Former Labour Prime Minister Gordon Brown also criticised the cuts, telling BBC Breakfast it was "a life and death issue" and made "no economic or moral sense".

Writing in the Guardian, former International Development Secretary Andrew Mitchell, who is leading the rebellion, said the UK is the only member of the G7 group of advanced economies cutting aid this year - and that "contributing our fair share of aid is essential for a successful G7 summit" this week.

The aid reduction has meant millions of pounds less is being spent on supporting girls' education, reproductive health, clean water, HIV/AIDS, the humanitarian crisis in Yemen and Syria, and hundreds of other projects.

Media caption,

Sir Bob Geldof: ''We don't take the piece of bread from that child's mouth in Yemen''

Dozens of charities said there was "no justifiable economic need" for them in a letter to Mr Johnson over the weekend, and Archbishop of Canterbury Justin Welby called the cuts "indefensible" on Twitter,.

Duty to 'protect our citizens'

Solicitor General Lucy Frazer said the government would return to spending 0.7% levels "when the fiscal situation allows".
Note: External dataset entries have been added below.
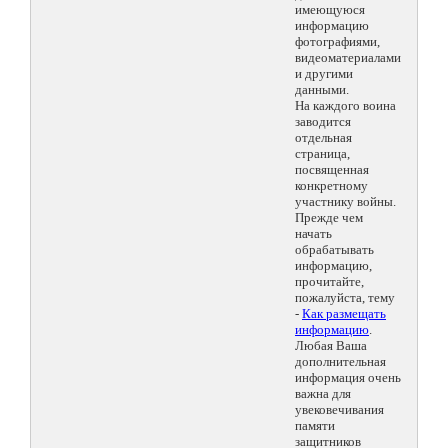
имеющуюся
информацию
фотографиями,
видеоматериалами
и другими
данными.
На каждого воина
заводится
отдельная
страница,
посвященная
конкретному
участнику войны.
Прежде чем
начать
обрабатывать
информацию,
прочитайте,
пожалуйста, тему
-
Как размещать
информацию
.
Любая Ваша
дополнительная
информация очень
важна для
увековечивания
памяти
защитников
She said the UK was a big aid donor but added: "We have a duty to ensure we protect our citizens here as well as those in the rest of the world."

A senior government source told BBC political correspondent Chris Mason that if the amendment were to go through, it would be the equivalent of putting up income tax by a penny for every pound earned.

And ex-Work and Pensions Secretary Esther McVey argued the UK shouldn't "end up going into deeper debt in order to finance other countries".

Writing in the Telegraph, she said the UK should instead help poorer countries "trade their way out of poverty".

"If more and more aid was the solution, large parts of Africa would have escaped all poverty decades ago," she added.